Predicting social engagement for the world’s news with TensorFlow and Cloud Dataflow: Part 1

What happens if you take a huge cross-section of the world’s news (The GDELT Project), mix it with the biggest online discussion website, and try to predict what drives the online conversation about the news on Reddit? Is it the author of the news article, the publication time, the title, the contents of the post? Could it be the submitter on the discussion board or the sub-forum where the news was posted to?

One natural hypothesis to make is that the contents of a news article will influence the subreddit that this news post will end up being posted in. That’s a logical thing to assume, but is there proof, and if so, can we get a list of topics and correlate them with subreddits?
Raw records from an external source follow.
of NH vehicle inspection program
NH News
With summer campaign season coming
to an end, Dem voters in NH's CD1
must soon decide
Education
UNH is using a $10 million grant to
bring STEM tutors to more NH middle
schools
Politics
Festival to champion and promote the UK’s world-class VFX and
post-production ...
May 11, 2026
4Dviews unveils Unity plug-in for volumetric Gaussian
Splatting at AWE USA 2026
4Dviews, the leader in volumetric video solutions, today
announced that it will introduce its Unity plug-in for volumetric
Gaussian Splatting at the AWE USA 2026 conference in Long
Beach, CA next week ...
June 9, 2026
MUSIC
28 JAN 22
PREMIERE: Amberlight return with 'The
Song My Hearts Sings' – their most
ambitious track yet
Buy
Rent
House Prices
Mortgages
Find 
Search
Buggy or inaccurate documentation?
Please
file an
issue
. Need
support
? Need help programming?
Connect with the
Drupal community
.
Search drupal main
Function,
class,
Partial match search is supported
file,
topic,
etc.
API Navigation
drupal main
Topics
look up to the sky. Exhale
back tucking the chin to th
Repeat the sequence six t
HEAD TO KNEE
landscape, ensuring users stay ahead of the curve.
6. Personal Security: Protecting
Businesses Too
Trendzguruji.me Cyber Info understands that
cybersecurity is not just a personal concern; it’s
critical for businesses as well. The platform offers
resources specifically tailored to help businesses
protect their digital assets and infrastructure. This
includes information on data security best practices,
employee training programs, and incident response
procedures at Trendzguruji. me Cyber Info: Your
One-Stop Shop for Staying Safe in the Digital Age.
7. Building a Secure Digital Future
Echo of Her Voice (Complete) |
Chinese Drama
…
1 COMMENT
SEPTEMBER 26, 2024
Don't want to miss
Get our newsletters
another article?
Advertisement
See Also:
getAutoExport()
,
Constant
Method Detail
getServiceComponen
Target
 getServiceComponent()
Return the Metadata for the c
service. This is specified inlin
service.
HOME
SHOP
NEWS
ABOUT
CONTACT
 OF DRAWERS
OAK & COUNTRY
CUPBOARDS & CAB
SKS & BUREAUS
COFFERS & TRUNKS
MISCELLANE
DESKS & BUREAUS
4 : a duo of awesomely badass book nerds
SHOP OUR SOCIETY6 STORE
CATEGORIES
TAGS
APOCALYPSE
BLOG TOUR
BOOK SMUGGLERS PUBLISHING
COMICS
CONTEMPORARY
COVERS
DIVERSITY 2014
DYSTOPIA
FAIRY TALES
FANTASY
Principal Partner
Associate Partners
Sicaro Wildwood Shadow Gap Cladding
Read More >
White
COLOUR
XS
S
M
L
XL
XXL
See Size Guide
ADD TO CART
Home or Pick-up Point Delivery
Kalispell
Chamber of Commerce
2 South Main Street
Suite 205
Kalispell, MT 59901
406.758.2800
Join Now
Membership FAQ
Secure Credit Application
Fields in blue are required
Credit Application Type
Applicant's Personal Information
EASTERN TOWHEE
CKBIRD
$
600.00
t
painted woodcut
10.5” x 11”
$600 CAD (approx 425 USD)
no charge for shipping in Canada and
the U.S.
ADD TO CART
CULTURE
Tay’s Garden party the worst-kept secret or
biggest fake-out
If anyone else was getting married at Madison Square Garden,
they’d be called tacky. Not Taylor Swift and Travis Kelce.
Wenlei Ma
In addition to the subreddit, can we deduce the factors that will drive the highest number of participants on the discussion thread, and the highest number of comments?

What’s the use of these insights? Imagine a news publisher or a marketing person who wants to see more engagement with the content that they are creating. Knowing what engages your audience can drive up your page views and ultimately revenue. And if you are a researcher who is tracking how news is being disseminated across various audiences, having this understanding will help you too.

A prediction task such as this one is a prime candidate for Machine Learning, and TensorFlow is the authoritative framework for training ML models and running predictions. In a sense, GDELT’s catalog of news coverage and Reddit discussions are a match made in heaven, because GDELT has the features, the inputs, for training models and Reddit has the labels, or the outputs of predictions. GDELT has articles indexed by the article URL and attributes such as Title, Author, Publication Date, the full content of the article etc. Reddit also has the article URL, but in addition to that brings the submitter of the article to the board, the subreddit (topic area), and all of the comments that the users of Reddit have created based on the submission.

As we went about building the TensorFlow model for this prediction task, we had to first assemble the dataset from which TensorFlow would be able to learn. In this multi-part blog series we will first explain how we built this input dataset, bringing GDELT and Reddit data together, and then we will explore training and predicting of outcomes.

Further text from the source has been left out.